> **THE DATA**:
•••••

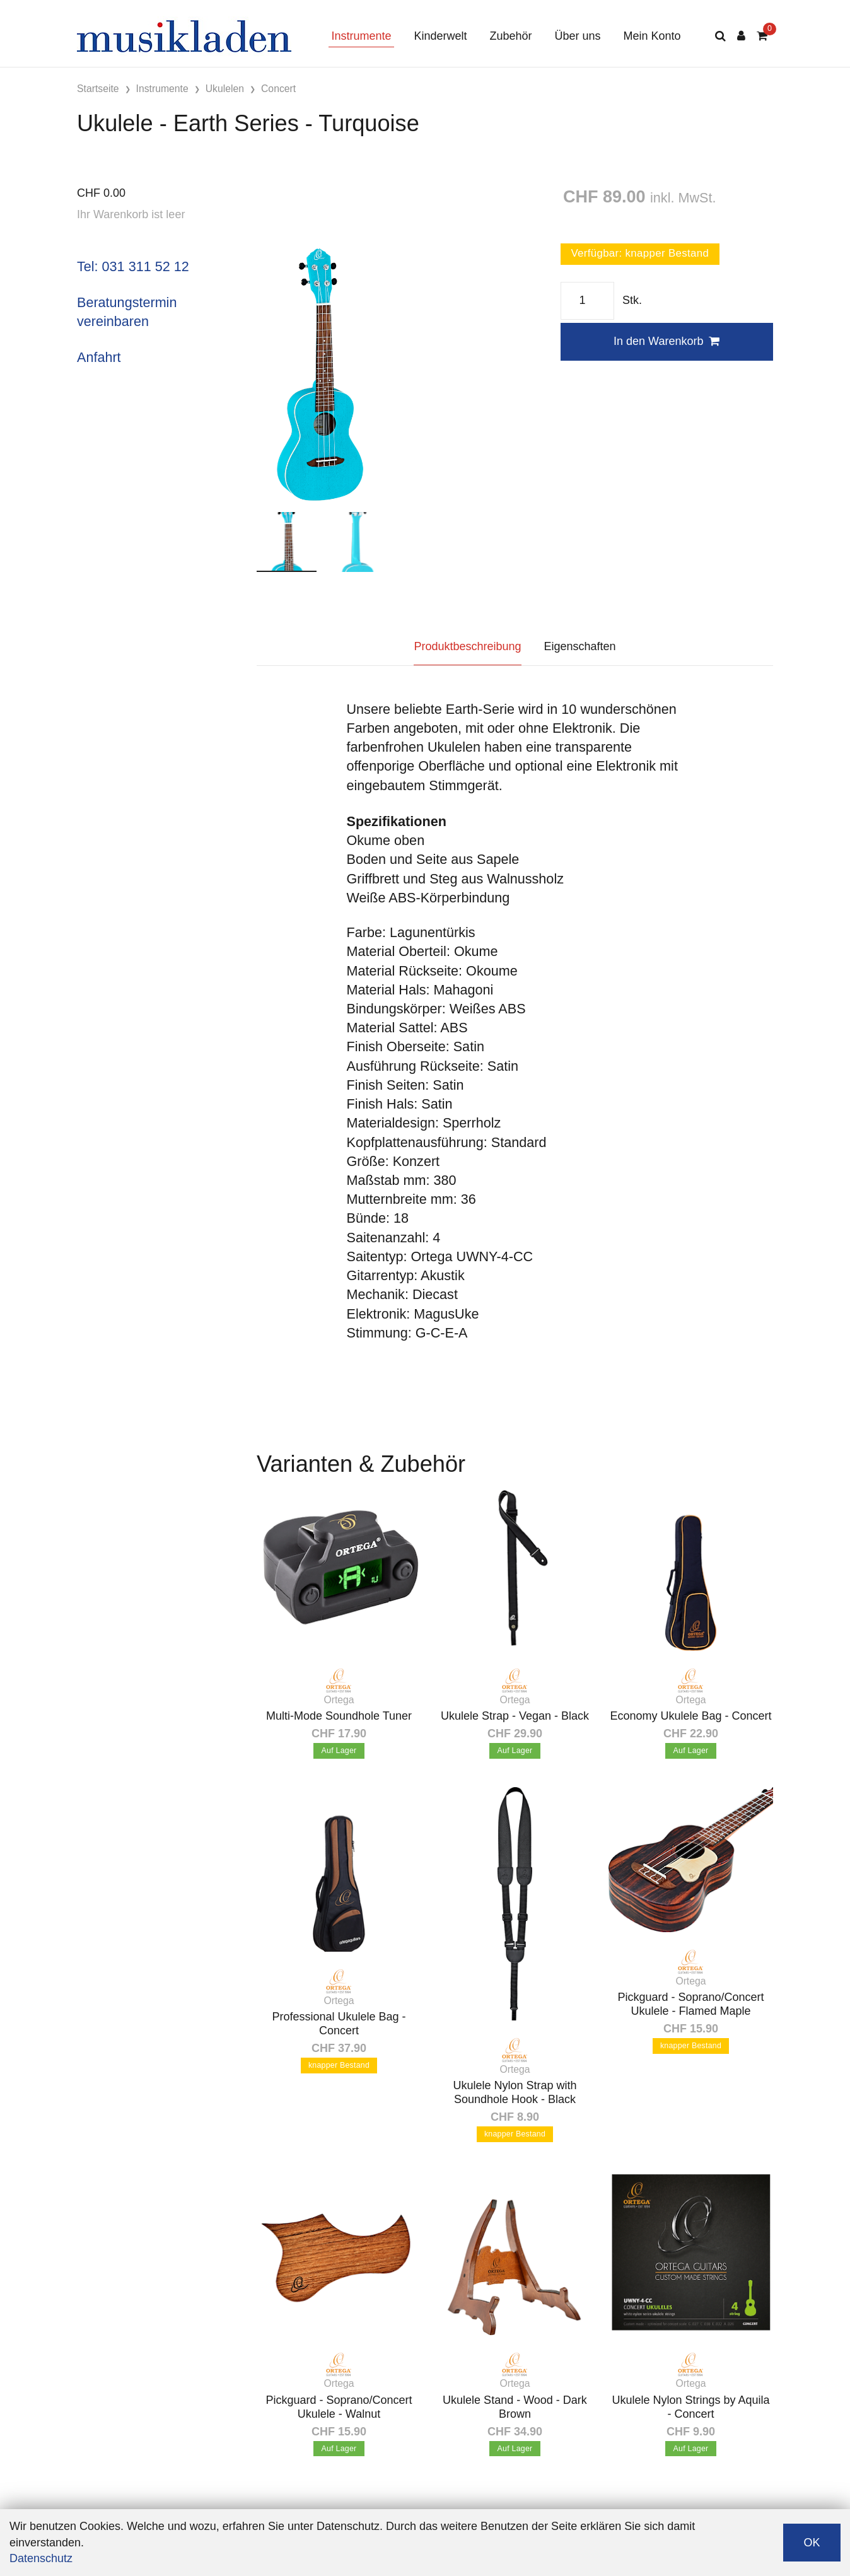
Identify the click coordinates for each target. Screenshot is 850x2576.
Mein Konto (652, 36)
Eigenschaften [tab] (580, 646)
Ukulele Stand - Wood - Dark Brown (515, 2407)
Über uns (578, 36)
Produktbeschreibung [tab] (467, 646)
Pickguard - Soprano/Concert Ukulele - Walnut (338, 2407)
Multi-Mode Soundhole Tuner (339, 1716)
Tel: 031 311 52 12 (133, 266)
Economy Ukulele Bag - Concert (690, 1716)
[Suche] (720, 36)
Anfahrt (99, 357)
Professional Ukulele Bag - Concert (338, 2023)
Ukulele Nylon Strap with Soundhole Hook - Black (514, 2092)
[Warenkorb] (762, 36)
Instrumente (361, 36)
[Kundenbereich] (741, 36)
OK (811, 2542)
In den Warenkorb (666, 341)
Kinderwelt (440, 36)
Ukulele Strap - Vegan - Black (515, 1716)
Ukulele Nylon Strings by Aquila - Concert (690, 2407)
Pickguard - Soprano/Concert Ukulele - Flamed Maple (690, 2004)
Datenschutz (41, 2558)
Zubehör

•••••

> **WORK ORDER**: Your answer should be a single number: the count of lines in the entries that contain "Strap".

> **ANSWER BELOW**: 2